In-situ synthesis of N, S co-doped electrode material by an environmentally benign method towards designing of high voltage (3.0 V) binder-free sustainable aqueous symmetric supercapacitor

Abstract

In aqueous electrolyte based symmetric supercapacitor, the decomposition of water to evolve hydrogen and oxygen occurs in relatively lower potential window, thereby, limits its cell voltage and needs to be modified so as to achieve high energy density. This manuscript reports a novel greener approach for an in-situ synthesis of N, S co-doped reduced graphene oxide (N, S co-doped rGO-10/20) nanohybrids as porous electrode material for designing a binder-free and up-scaled mass-loaded (5.0 mg cm−2) high voltage (3.0 V) aqueous symmetric supercapacitor in water-in-salt (WIS), 17 m NaClO4 electrolyte.

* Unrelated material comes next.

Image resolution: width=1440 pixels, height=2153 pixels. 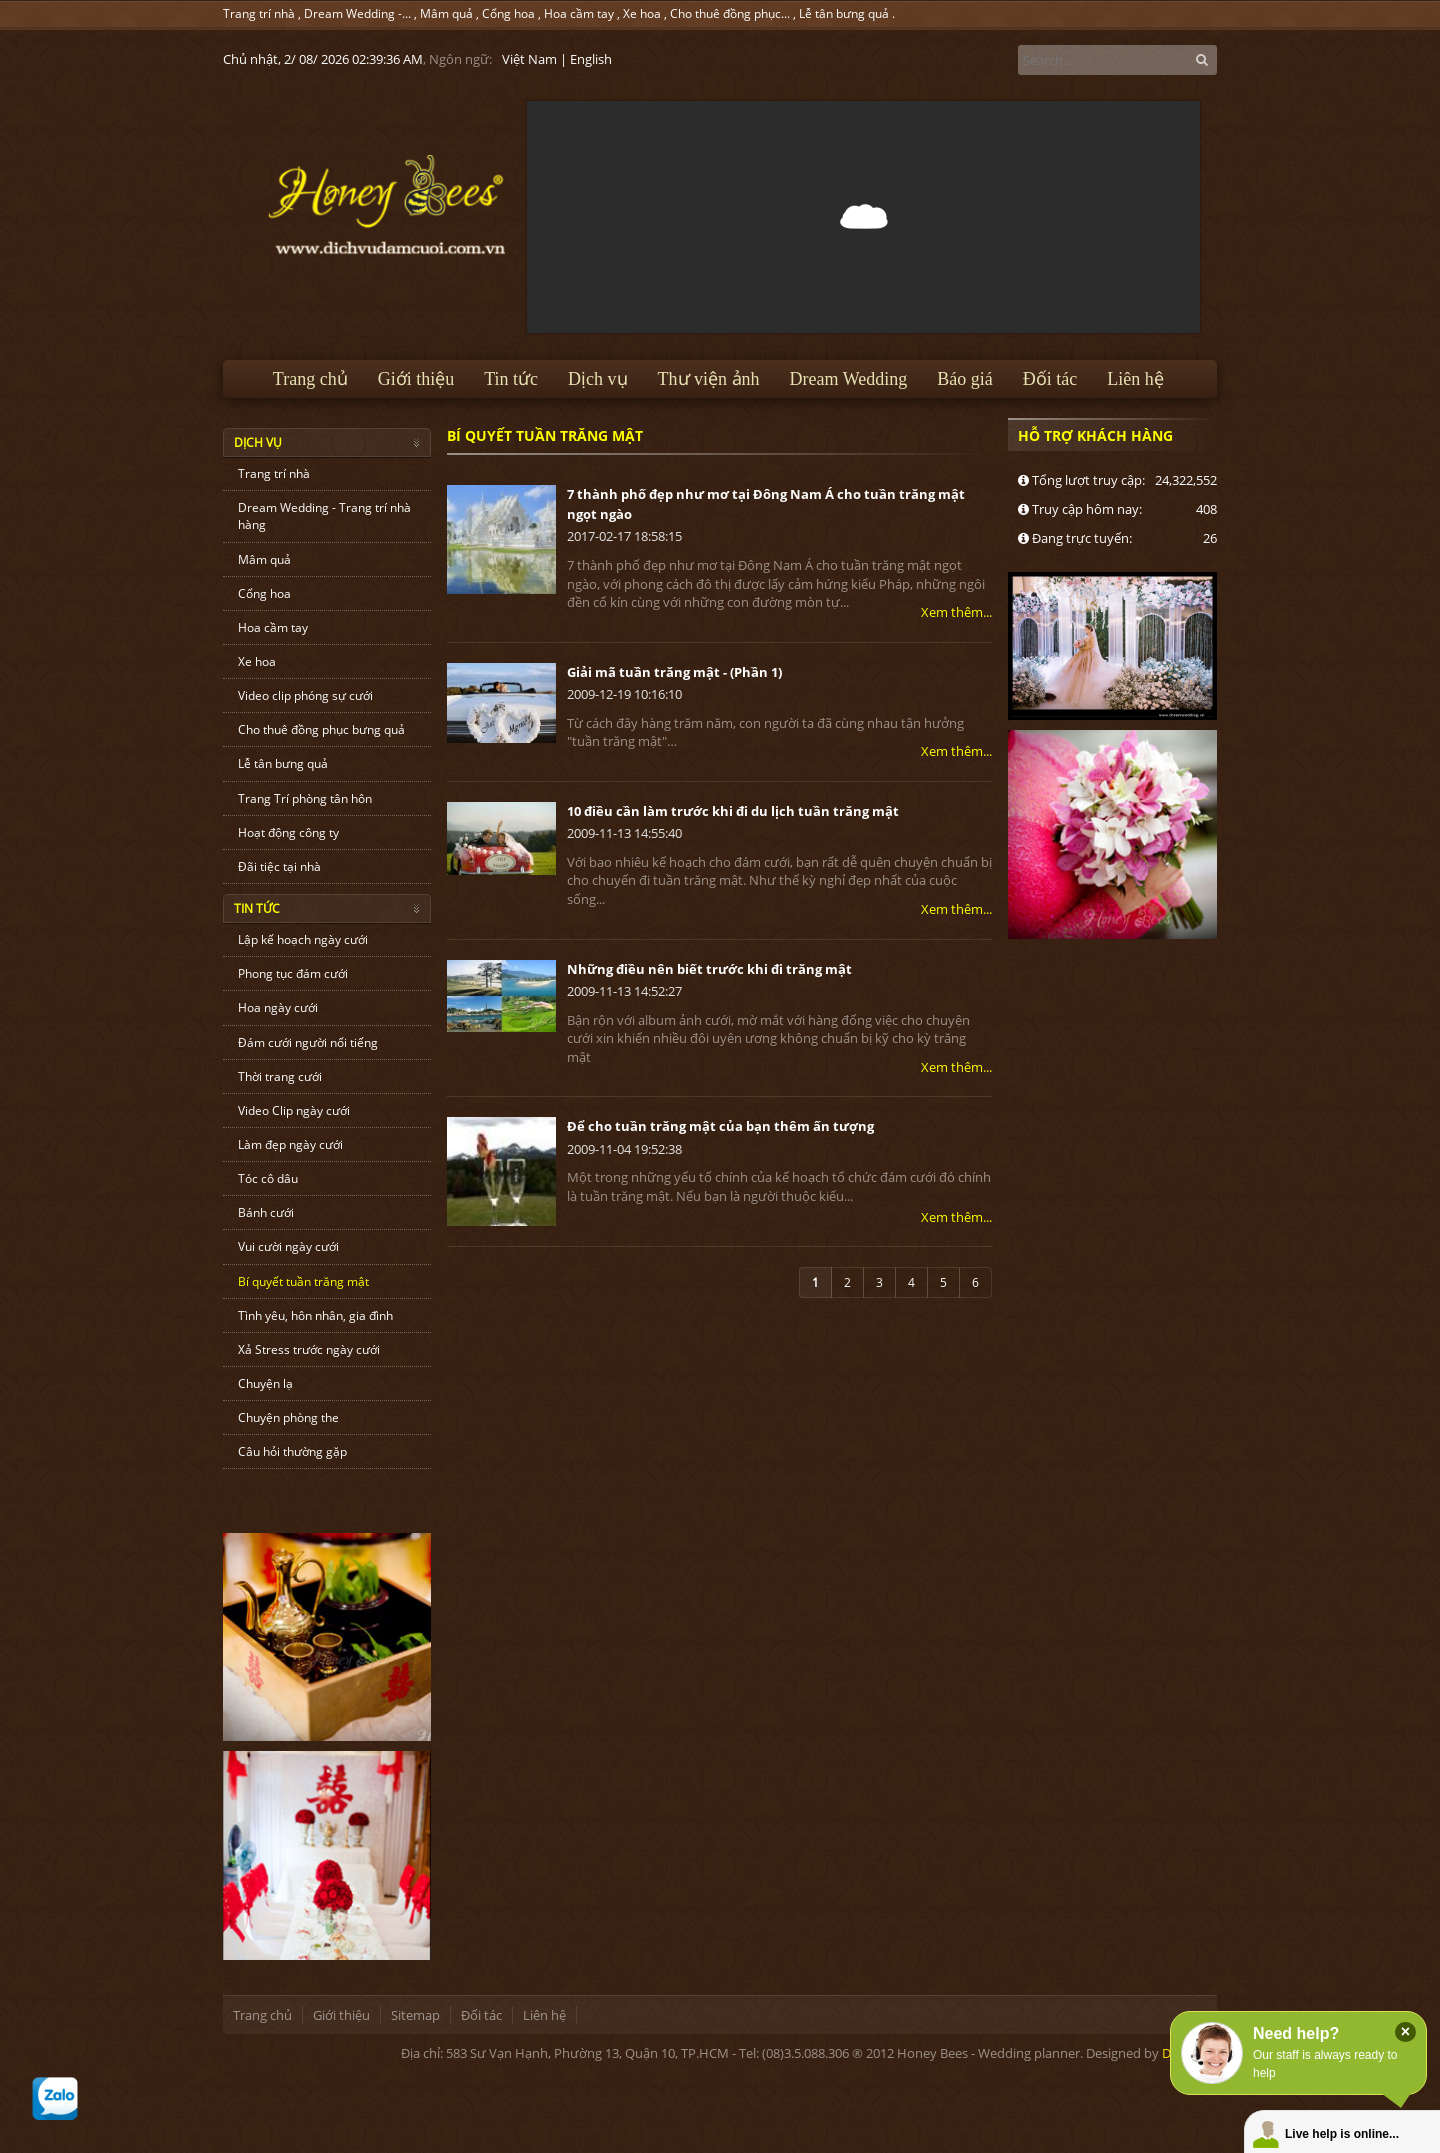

A fairly rich co-doping/integration of heteroatoms (N (7.2 %) and S (1.5 %)) into the rGO matrix takes place through the formation of C-N, C-S and C-SOx-C bonds. The N, S co-doped rGO-20 nanohybrids in three-electrode system shows the pseudocapacitive behavior with the electrochemical stability of potential window (ESPW) of 3.0 V. In two electrodes set-up, the optimized aqueous symmetric supercapacitor cell (SSC) in WIS shows the superb cell voltage at 3.0 V (highest reported to-date), a fairly high areal energy density@areal power density (0.256 (mWh cm−2)@5.239 (mW cm−2)) at 0.7 A/g with excellent capacitance retention (93.7 %) and Coulombic efficiency (99.3 %) after 20 k cycles. Its energy storage capability is further validated by illumination of 125 white LEDs and 91 green LEDs upon lighting a single SSC for 50 s each and forming the tandem device with high cyclic stability (102 %). Under open circuit, SSC exhibits self-discharge to 2.4 V without any further appreciable discharge till 24 h.